For performance reasons it is necessary to ensure that the operational system(s) are not overburdened with queries retrieving a lot of data.
It is also important that for on-demand data integration that all the different components of the architecture are properly integrated; that means the reporting tools and portal with the webservice, the webservice with the ETL tool and meta data repository, and the ETL tool with the source systems.
If it works properly, on-demand data integration fully supports the principle of closed-loop (operational) business intelligence. Employees can easily switch from the analysis phase to the action phase, being able to base their decisions (and consequently their actions) on reliable information and up to date knowledge.

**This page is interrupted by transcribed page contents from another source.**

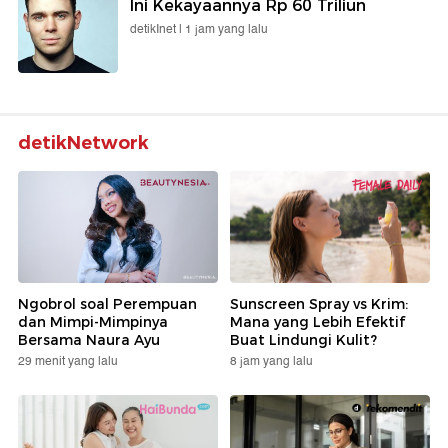
Ini Kekayaannya Rp 60 Triliun
detikInet |
1 jam yang lalu
detikNetwork
Ngobrol soal Perempuan
Sunscreen Spray vs Krim:
dan Mimpi-Mimpinya
Mana yang Lebih Efektif
Bersama Naura Ayu
Buat Lindungi Kulit?
29 menit yang lalu
8 jam yang lalu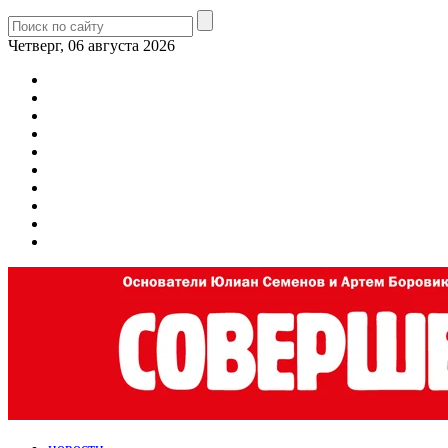
Четверг, 06 августа 2026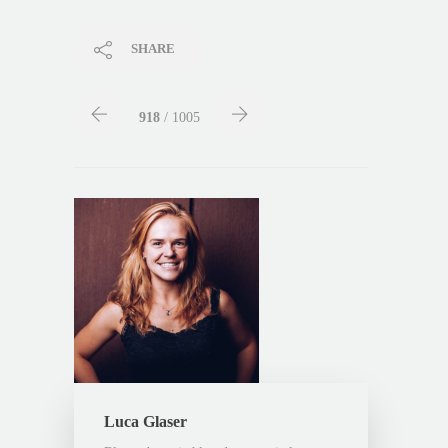
SHARE
918
/ 1005
Luca Glaser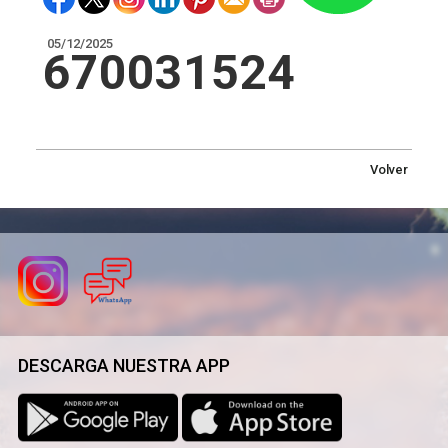
05/12/2025
670031524
Volver
DESCARGA NUESTRA APP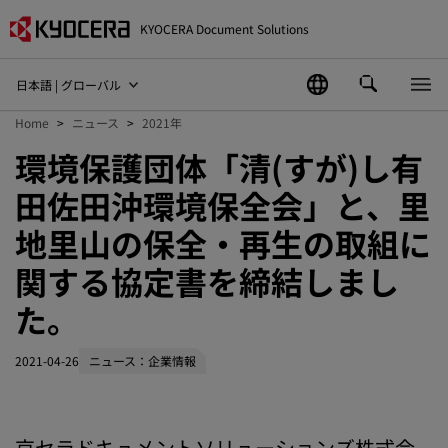
KYOCERA Document Solutions
日本語 | グローバル
Home
ニュース
2021年
環境保護団体「清(すが)し有
田佐田沖環境保全会」と、里
地里山の保全・再生の取組に
関する協定書を締結しまし
た。
2021-04-26
ニュース：企業情報
京セラドキュメントソリューションズ株式会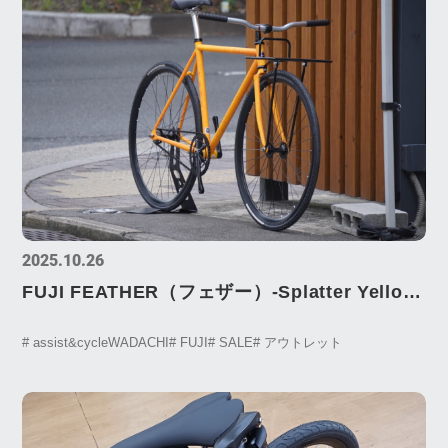
2025.10.26
FUJI FEATHER（フェザー）‐Splatter Yellow
をカスタムBuild‐
# assist&cycleWADACHI
# FUJI
# SALE
# アウトレット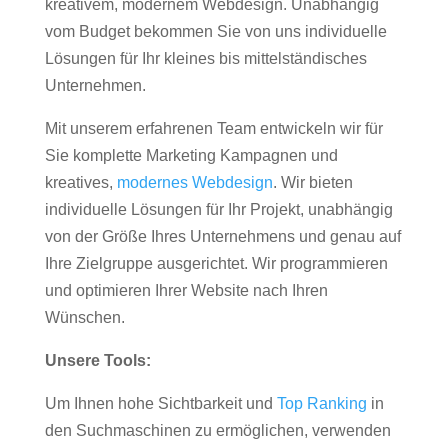
kreativem, modernem Webdesign. Unabhängig
vom Budget bekommen Sie von uns individuelle
Lösungen für Ihr kleines bis mittelständisches
Unternehmen.
Mit unserem erfahrenen Team entwickeln wir für
Sie komplette Marketing Kampagnen und
kreatives,
modernes Webdesign
. Wir bieten
individuelle Lösungen für Ihr Projekt, unabhängig
von der Größe Ihres Unternehmens und genau auf
Ihre Zielgruppe ausgerichtet. Wir programmieren
und optimieren Ihrer Website nach Ihren
Wünschen.
Unsere Tools:
Um Ihnen hohe Sichtbarkeit und
Top Ranking
in
den Suchmaschinen zu ermöglichen, verwenden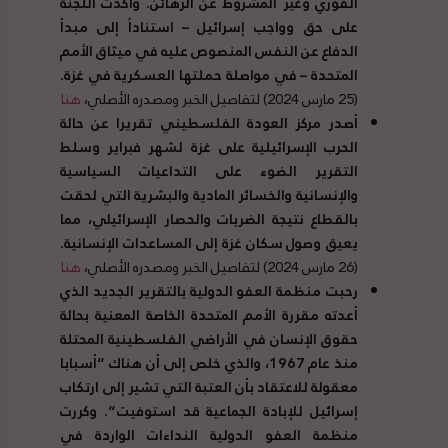
الفوري وغير المشروط عن الرهائن
.
وأكدت اللجنة
على حق وواجب إسرائيل
–
استناداً إلى مبدأ
الدفاع عن النفس المنصوص عليه في ميثاق الأمم
المتحدة
–
في مواصلة حملتها العسكرية في غزة
.
(25 مارس 2024) لتفاصيل الخبر ومصدره الأصلي،
هنا
أصدر مركز العودة الفلسطيني تقريرا عن حالة
الحرب الإسرائيلية على غزة لشهر فبراير
وسلط
التقرير الضوء على التداعيات السياسية
والإنسانية والخسائر المادية والبشرية التي لحقت
بالقطاع نتيجة الضربات والحصار الإسرائيلي، مما
يعيق وصول سكان غزة إلى المساعدات الإنسانية
.
(26 مارس 2024) لتفاصيل الخبر ومصدره الأصلي،
هنا
رحبت منظمة العفو الدولية بالتقرير الجديد الذي
أعدته مقررة الأمم المتحدة الخاصة المعنية بحالة
حقوق الإنسان في الأراضي الفلسطينية المحتلة
منذ عام
1967
، والذي خلص إلى أن هناك
“
أسبابا
معقولة للاعتقاد بأن العتبة التي تشير إلى ارتكاب
إسرائيل للإبادة الجماعية قد استوفيت
“.
وكررت
منظمة العفو الدولية النداءات الواردة في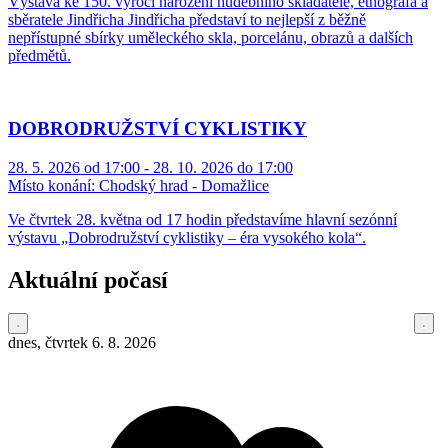
Výstava ke 150. výročí narození hudebního skladatele, etnografa a
sběratele Jindřicha Jindřicha představí to nejlepší z běžně
nepřístupné sbírky uměleckého skla, porcelánu, obrazů a dalších
předmětů.
DOBRODRUŽSTVÍ CYKLISTIKY
28. 5. 2026 od 17:00 - 28. 10. 2026 do 17:00
Místo konání:
Chodský hrad - Domažlice
Ve čtvrtek 28. května od 17 hodin představíme hlavní sezónní
výstavu „Dobrodružství cyklistiky – éra vysokého kola“.
Aktuální počasí
dnes, čtvrtek 6. 8. 2026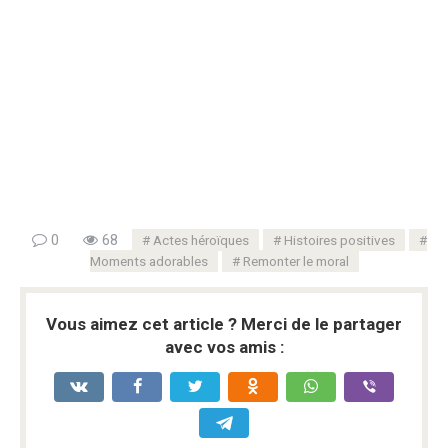
0
68
Actes héroïques
Histoires positives
Moments adorables
Remonter le moral
Vous aimez cet article ? Merci de le partager
avec vos amis :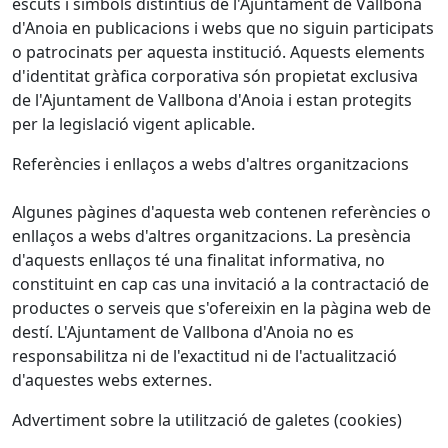
escuts i símbols distintius de l'Ajuntament de Vallbona
d'Anoia en publicacions i webs que no siguin participats
o patrocinats per aquesta institució. Aquests elements
d'identitat gràfica corporativa són propietat exclusiva
de l'Ajuntament de Vallbona d'Anoia i estan protegits
per la legislació vigent aplicable.
Referències i enllaços a webs d'altres organitzacions
Algunes pàgines d'aquesta web contenen referències o
enllaços a webs d'altres organitzacions. La presència
d'aquests enllaços té una finalitat informativa, no
constituint en cap cas una invitació a la contractació de
productes o serveis que s'ofereixin en la pàgina web de
destí. L'Ajuntament de Vallbona d'Anoia no es
responsabilitza ni de l'exactitud ni de l'actualització
d'aquestes webs externes.
Advertiment sobre la utilització de galetes (cookies)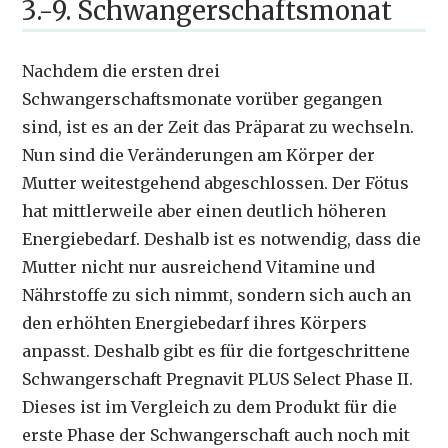
3.-9. Schwangerschaftsmonat
Nachdem die ersten drei
Schwangerschaftsmonate vorüber gegangen
sind, ist es an der Zeit das Präparat zu wechseln.
Nun sind die Veränderungen am Körper der
Mutter weitestgehend abgeschlossen. Der Fötus
hat mittlerweile aber einen deutlich höheren
Energiebedarf. Deshalb ist es notwendig, dass die
Mutter nicht nur ausreichend Vitamine und
Nährstoffe zu sich nimmt, sondern sich auch an
den erhöhten Energiebedarf ihres Körpers
anpasst. Deshalb gibt es für die fortgeschrittene
Schwangerschaft Pregnavit PLUS Select Phase II.
Dieses ist im Vergleich zu dem Produkt für die
erste Phase der Schwangerschaft auch noch mit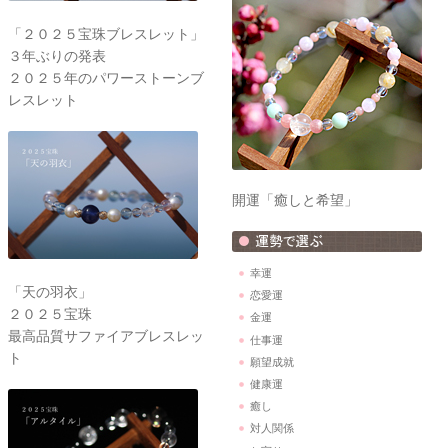
「２０２５宝珠ブレスレット」
３年ぶりの発表
２０２５年のパワーストーンブ
レスレット
開運「癒しと希望」
幸運
「天の羽衣」
恋愛運
２０２５宝珠
金運
最高品質サファイアブレスレッ
仕事運
ト
願望成就
健康運
癒し
対人関係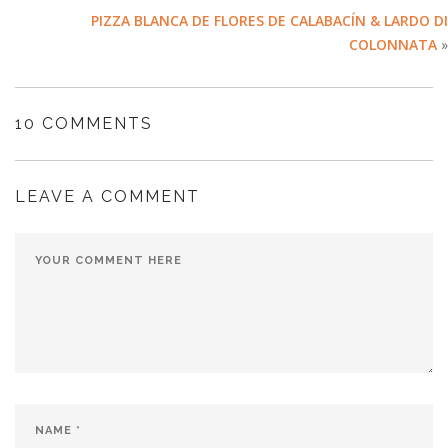
PIZZA BLANCA DE FLORES DE CALABACÍN & LARDO DI
COLONNATA
»
10 COMMENTS
LEAVE A COMMENT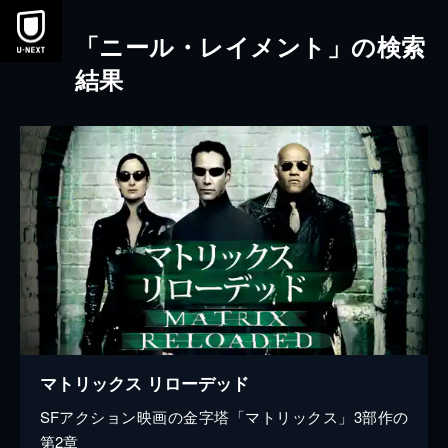
本文へスキップ
「ニール・レイメント」の検索
結果
マトリックス リローデッド
SFアクション映画の金字塔「マトリックス」3部作の
第2章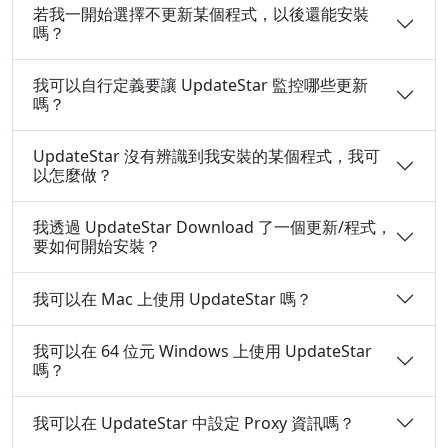
若我一開始選擇不更新某個程式，以後還能安裝
嗎？
我可以自行定義要讓 UpdateStar 監控哪些更新
嗎？
UpdateStar 沒有辨識到我安裝的某個程式，我可
以怎麼做？
我透過 UpdateStar Download 了一個更新/程式，
要如何開始安裝？
我可以在 Mac 上使用 UpdateStar 嗎？
我可以在 64 位元 Windows 上使用 UpdateStar
嗎？
我可以在 UpdateStar 中設定 Proxy 資訊嗎？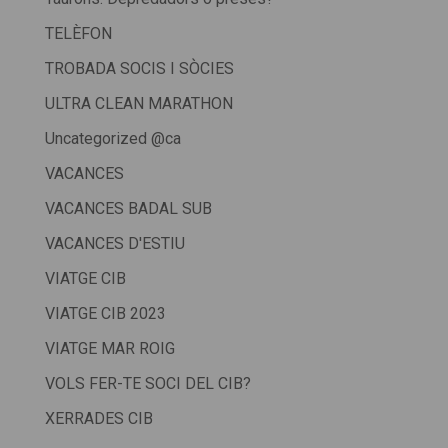
TELÈFON
TROBADA SOCIS I SÒCIES
ULTRA CLEAN MARATHON
Uncategorized @ca
VACANCES
VACANCES BADAL SUB
VACANCES D'ESTIU
VIATGE CIB
VIATGE CIB 2023
VIATGE MAR ROIG
VOLS FER-TE SOCI DEL CIB?
XERRADES CIB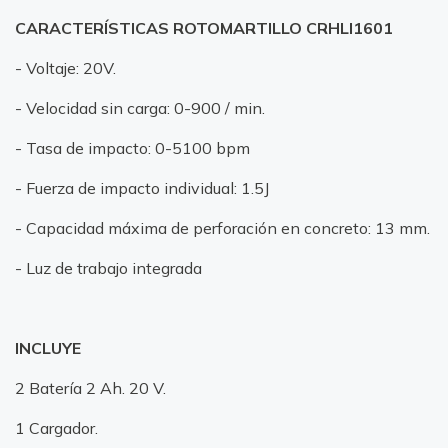
CARACTERÍSTICAS ROTOMARTILLO CRHLI1601
- Voltaje: 20V.
- Velocidad sin carga: 0-900 / min.
- Tasa de impacto: 0-5100 bpm
- Fuerza de impacto individual: 1.5J
- Capacidad máxima de perforación en concreto: 13 mm.
- Luz de trabajo integrada
INCLUYE
2 Batería 2 Ah. 20 V.
1 Cargador.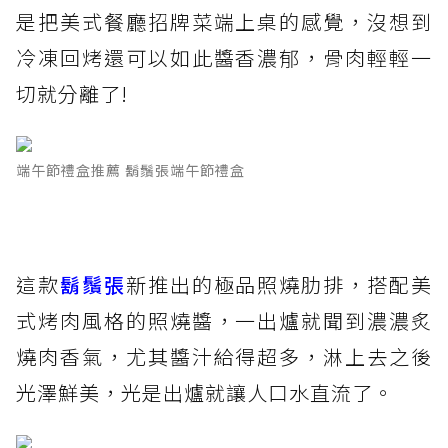
是把美式餐廳招牌菜端上桌的感覺，沒想到
冷凍回烤還可以如此醬香濃郁，骨肉輕輕一
切就分離了!
端午節禮盒推薦 鬍鬚張端午節禮盒
這款
鬍鬚張
新推出的極品照燒肋排，搭配美
式烤肉風格的照燒醬，一出爐就聞到濃濃炙
燒肉香氣，尤其醬汁給得超多，淋上去之後
光澤鮮美，光是出爐就讓人口水直流了。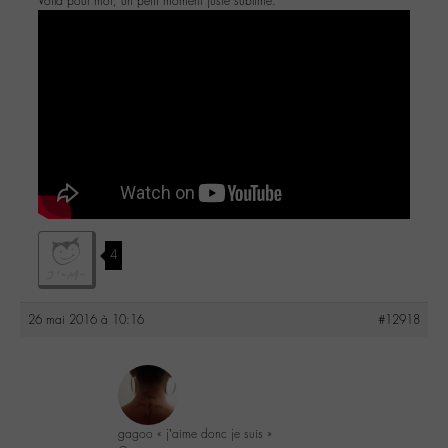
Voilà pour moi, un petit moment juste sublime.
4
26 mai 2016 à 10:16
#12918
gagoo « j’aime donc je suis »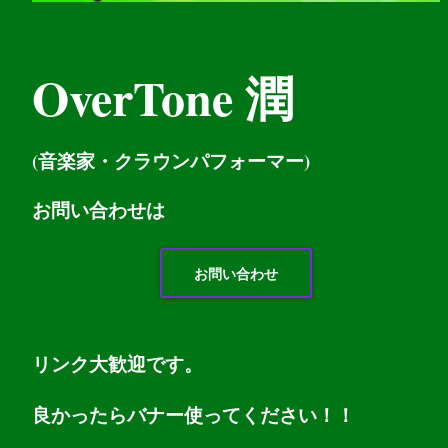
OverTone 潤
(音楽家・クラウンパフォーマー)
お問い
合わせは
お問い合わせ
リンク大歓迎です。
良かったらバナー使ってください！！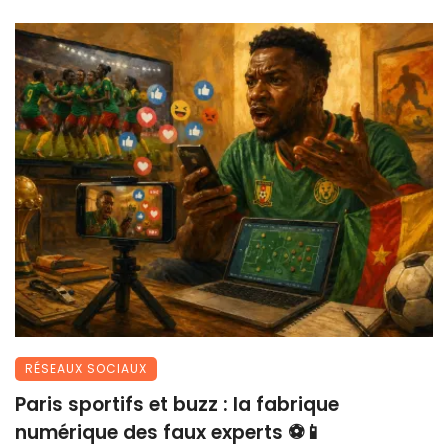
RÉSEAUX SOCIAUX
Paris sportifs et buzz : la fabrique
numérique des faux experts ⚽📱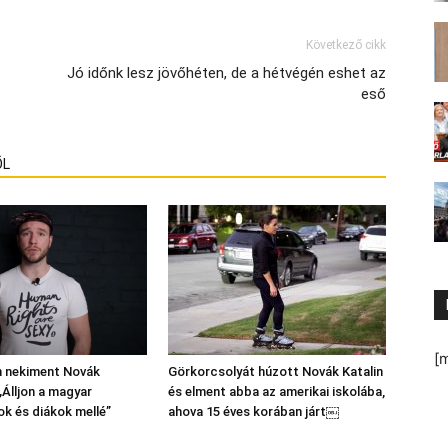
Következő cikk
Jó időnk lesz jövőhéten, de a hétvégén eshet az
eső
ŐL
[
n nekiment Novák
Görkorcsolyát húzott Novák Katalin
„Álljon a magyar
és elment abba az amerikai iskolába,
k és diákok mellé”
ahova 15 éves korában járt￼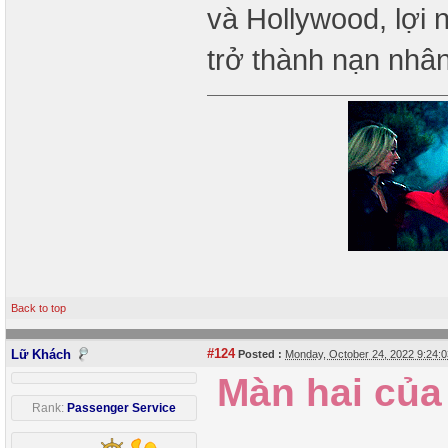
và Hollywood, lợi
trở thành nạn nhân
Back to top
#124
Lữ Khách
Posted :
Monday, October 24, 2022 9:24:
Màn hai của
Rank:
Passenger Service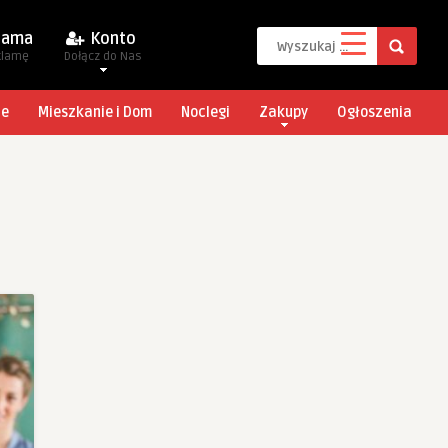
lama
Konto
klamę
Dołącz do Nas
je
Mieszkanie i Dom
Noclegi
Zakupy
Ogłoszenia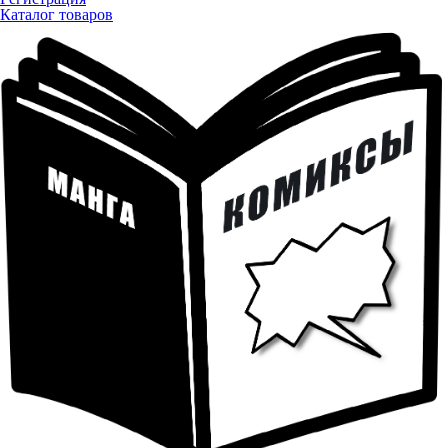
Каталог товаров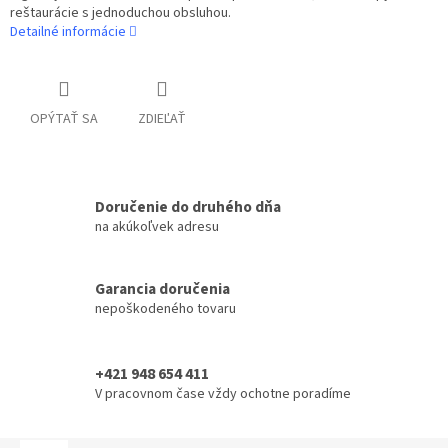
reštaurácie s jednoduchou obsluhou.
Detailné informácie
OPÝTAŤ SA
ZDIEĽAŤ
Doručenie do druhého dňa
na akúkoľvek adresu
Garancia doručenia
nepoškodeného tovaru
+421 948 654 411
V pracovnom čase vždy ochotne poradíme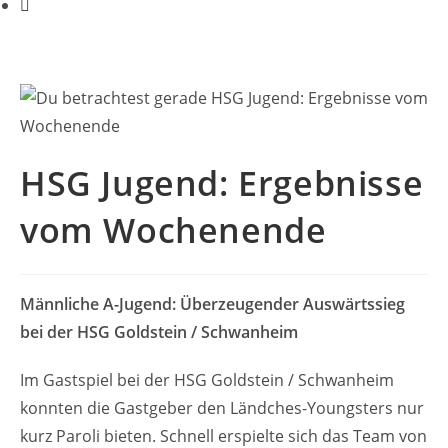
HSG Jugend: Ergebnisse
vom Wochenende
Männliche A-Jugend: Überzeugender Auswärtssieg
bei der HSG Goldstein / Schwanheim
Im Gastspiel bei der HSG Goldstein / Schwanheim
konnten die Gastgeber den Ländches-Youngsters nur
kurz Paroli bieten. Schnell erspielte sich das Team von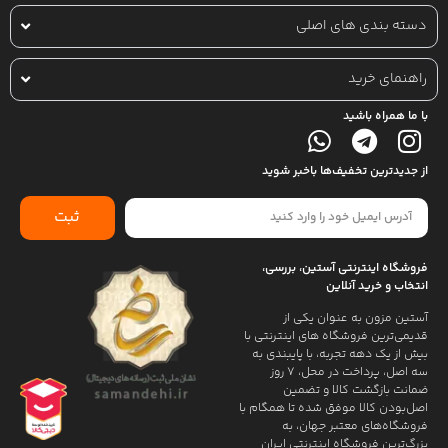
دسته بندی های اصلی
راهنمای خرید
با ما همراه باشید
از جدیدترین تخفیف‌ها باخبر شوید
ثبت
فروشگاه اینترنتی آستین، بررسی،
انتخاب و خرید آنلاین
آستین مزون به عنوان یکی از
قدیمی‌ترین فروشگاه های اینترنتی با
بیش از یک دهه تجربه، با پایبندی به
سه اصل، پرداخت در محل، ۷ روز
ضمانت بازگشت کالا و تضمین
اصل‌بودن کالا موفق شده تا همگام با
فروشگاه‌های معتبر جهان، به
بزرگ‌ترین فروشگاه اینترنتی ایران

The operational data store – ODS
Some organizations have built an operational data store (ODS), for the kind of detailed information described above allowing analysis and reporting on both detailed and near real-time data. The data in an ODS is generally fairly new, not more than a few hours (often minutes) old, and has same structure as the source systems. Although such a database can be valuable, it requires a lot of work to built and maintain it, even with an ETL tool.
Additionally it makes the data warehouse architecture much more complex. However, an operational data store may be necessary when you require (near) real-time insight into business processes performance, or when highly detailed information is needed. These goals are often difficult to combine with a central data warehouse, modelled with star- or snowflake schemas, and optimized for (high-level) decision-making.
When an ODS is built, most organizations try to maximize its’ use, moving the operational reports built-in the source systems to the ODS, by doing so, a fully independent (operational) reporting environment has been created. All the information needed for operational, tactical and strategic decision-making can be found in one system.
Organizations should be aware of the concept and advantages of on-demand data integration, and decide for themselves if it can be useful. If so, it can be seen as an alternative to building a relatively expensive ODS.